Lithium-Element-Symbol aus dem Periodensystem in der Nähe von metallischem Lithium mit Kopierraum. 3D-Illustration.

jroballo/iStock via Getty Images

Investment Thesis

Lithium is an essential metal for the current push towards electric cars and renewable energies, as these forms of energy fluctuate and must therefore be stored. Albemarle (NYSE:ALB) is not only planning to ramp up production in the next few years but is currently enjoying solid margins. The combination of increased production and possible lithium shortage (which means higher prices) makes the company an exciting investment.

Lithium market overview

Lithium is the lightest metal on the periodic table and can store a lot of energy relative to its mass. Lithium is part of a group of elements known as alkali metals, which have several properties in common – they are all soft, have low melting points and are highly reactive. Because lithium atoms are less massive than atoms of other elements, it is an excellent material for use cases where weight and size matter, such as consumer electronics or electric vehicles. Compare this with sodium (NA), the next element in the alkali metals group: sodium is approximately three times more massive than lithium. Because of this, sodium-based batteries will always be at a significant disadvantage when it comes to energy density.

quantumscape.com

According to McKinsey, 95% of the lithium mined could go into batteries by 2030. This is mainly due to the rapid rise of electric vehicles. A typical battery for an electric vehicle weighs about 8-10 kg. The lithium needed for this would be enough to build thousands of smartphones.

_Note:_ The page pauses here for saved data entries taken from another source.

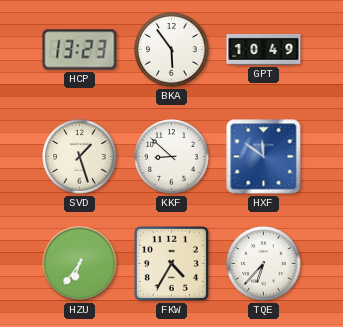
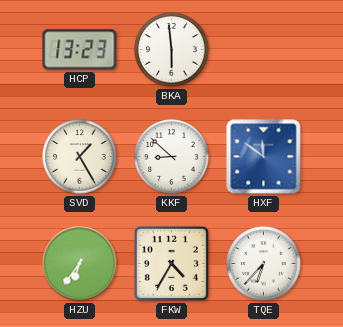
BKA: 5:54 -> 5:59
GPT: 10:49 -> none
SVD: 1:27 -> 1:25
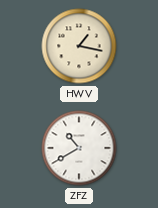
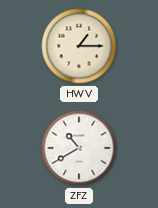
HWV: 1:17 -> 1:15
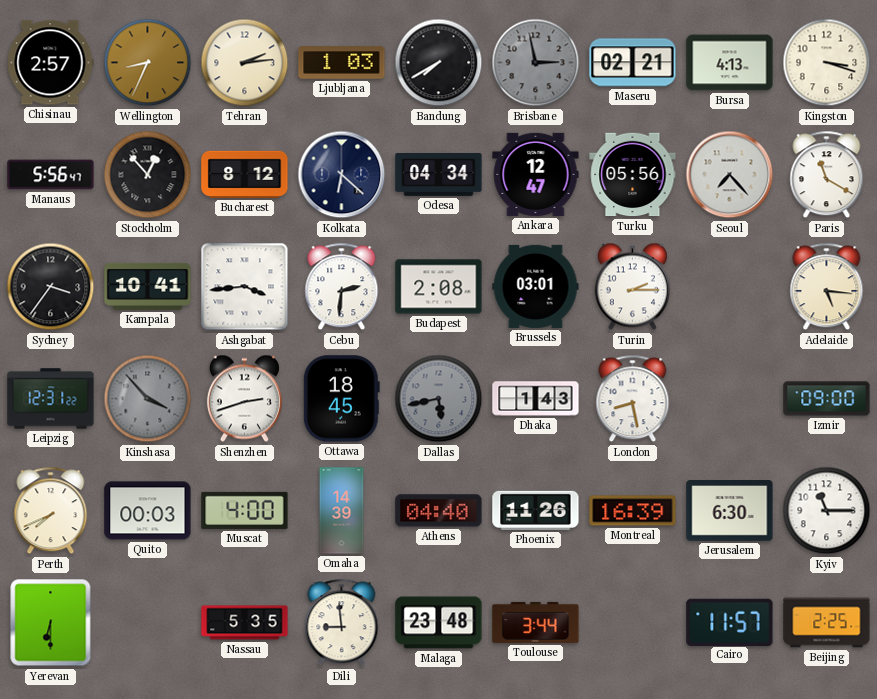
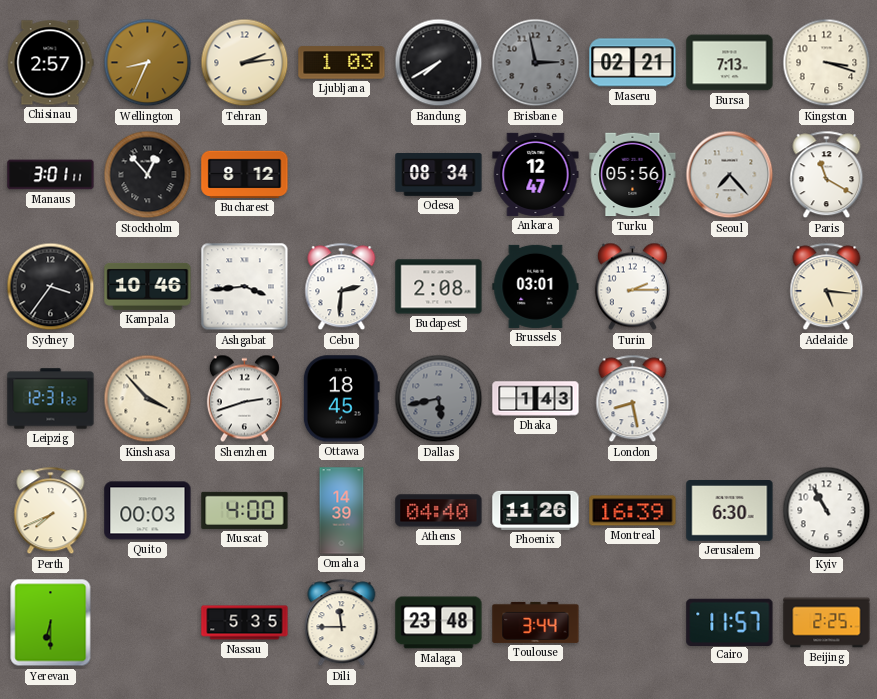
Bursa: 4:13 -> 7:13
Manaus: 5:56 -> 3:01
Kolkata: 6:22 -> none
Odesa: 04:34 -> 08:34
Kampala: 10:41 -> 10:46
Kinshasa dial: grey -> cream
Izmir: 09:00 -> none
Kyiv: 11:15 -> 10:55
Dili: 8:59 -> 11:45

lithium demand because of EVs

McKinsey

Due to the rapid increase in demand, there are several warnings from industry insiders that supply will not be sufficient and that we may experience a shortage of lithium as early as 2025. For example, Rio Tinto has warned of this, as has the IEA. The lithium price has increased more than fivefold since the 2020 low, leading to rising costs for electric car manufacturers. So, where the lithium price will end up is hard to predict because, as always, the solution to high prices is high prices. If lithium becomes more expensive, and therefore electric cars become more expensive, demand will decrease. At the same time, the construction of new lithium mines becomes more and more attractive the higher the price is, so that, contrary to current expectations, there could be a supply overhang if prices become too high in the short term and demand collapses.

Lithium price chart

capital.com

However, lithium costs are only a small part of the cost of an electric car. This means that the car manufacturers would have to accept much higher prices. All sources I have found indicate that there will be a supply shortage in the next few years. So I think the most likely scenario is a permanently increased price (higher than the current price) until the end of the decade. And then we have to wait and see how many new mines can be developed, or if there will be new battery technologies and how the adaptation of electric cars is going.

lithium demand vs supply

institutionalinvestor.com

Company overview

Albemarle Corporation is a global specialty chemicals company with leading positions in lithium, bromine and refining catalysts. We power the potential of companies in many of the world’s largest and most critical industries, from energy and communications to transportation and electronics. Working side-by-side with our customers, we develop value-added, customized solutions that make them more competitive. Our solutions combine the finest technology and ingredients with the knowledge and know-how of our highly experienced and talented team of operators, scientists and engineers.

albemarle.com

The company is active worldwide and operates lithium mines, research facilities, recycling sites, and conversion plants. It also produces bromines and catalysts. The lithium mines are located in Chile (in operation since 1980), in Nevada since 1960, and they have a 49% interest “in Talison Lithium in Australia with access to its world-class spodumene resources” (source). For all those who do not know Bromine, here is a small excerpt from the company website.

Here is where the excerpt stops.